LGA

This library helps to compute semi-supervised leasing methods[1] and personal pagerank method for large graphs. The implementation could work with any kind of graph which could be implemented from fr.inria.maestro.lga.graph.model.IGraph interface. We supposed that graph without loops and multiedges.

The library provides as well:

the convenient way to work with graphs in BVGraph[2], Pajek Net format and simple readable format: "nodeFrom nodeTo weight", let us name it as matlab format, the numeration of the nodes starts from 1
the namers to make the nodes with names
the semi-supervised learning classification, including computation of the presonal pagerank method
the expert nodes/seed nodes format to load/save them
the estimations to get the precision, recall, modularity and confusion matrix
the various seed choosers

[1] Generalized Optimization Framework for Graph-based Semi-supervised Learning. SDM 2012: 966-974 [2] The WebGraph Framework I: Compression Techniques, by Paolo Boldi and Sebastiano Vigna, in Proc. of the Thirteenth World Wide Web Conference, pages 595-601, 2004, ACM Press.

1)The formats The library provides the convenient way to work with graphs in BVGraph[2], Pajek NET format and simple readable format: "nodeFrom nodeTo weight" for weighted graph and "nodeFrom nodeTo" for unweighted.
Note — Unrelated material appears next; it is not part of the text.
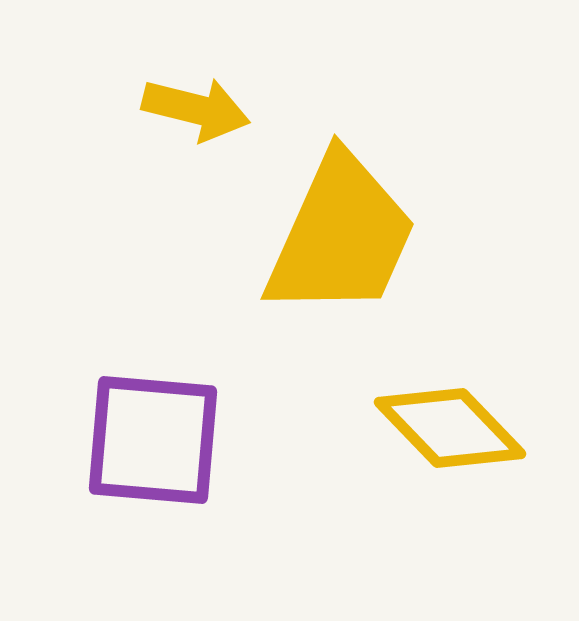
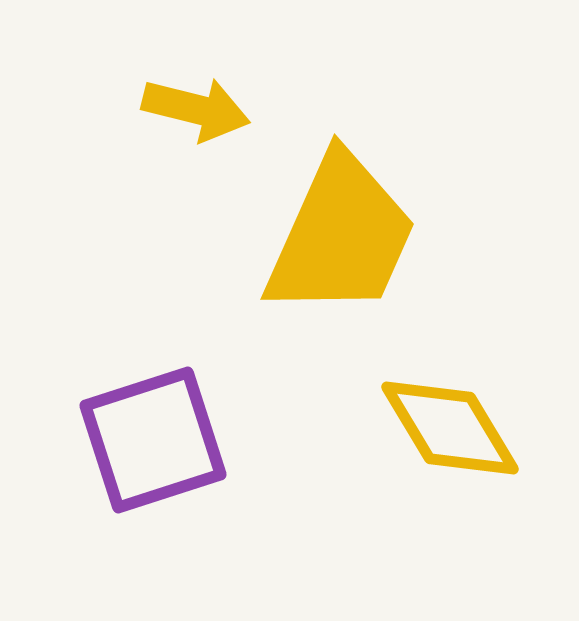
yellow diamond: rotated 13 degrees clockwise
purple square: rotated 23 degrees counterclockwise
BVGraph format To load file in BVGraph format: String file = "/yourpath/yourBVGraph";// without suffix IGraph graph = new BVGGraphLoader().load(file); To save file in BVGraph format: BVGGraphSaver().save(graph, file); If files "/yourpath/yourBVGraphlabels" exists the weghted graph will be loaded.

Pajek Net format One of the common used formats. The first line represents number of vertices, the next lines represents node labels. The edges defined as a pair of two nodes. After line "*Edges" exactly as in matlab format. ILoader loader = new PajekNetLoader().load(file); new PajekNetSaver().save(graph, file); *Vertices 9 1 "Name1" 9 "Name" *Edges 1 2 0.5 1 9 0.1

Matlab format We call it matlab format, because it could be easily loaded in matlab as sparse matrix. This is a simple edge list with or without weights. The numeration of the nodes starts form 1. File file = new File("/yourpath/yourmatlab.txt"); graph = MatlabLoader().load(file); MatLabSaver().save(graph, file);

Any type of graphs could be used, if they implements fr.inria.maestro.lga.graph.model.IGraph interface. See section about how to implement your own graph realization.

2)The namers The library provides the simple realization of namer. The "yourGraphNamer.txt" contains a column of names like: Name1 Name2 ... NameN The number of line corresponds to node id. Note:To make it compatible with BVGraph library the names should be sorted in alphabetical order, not necessary for our library.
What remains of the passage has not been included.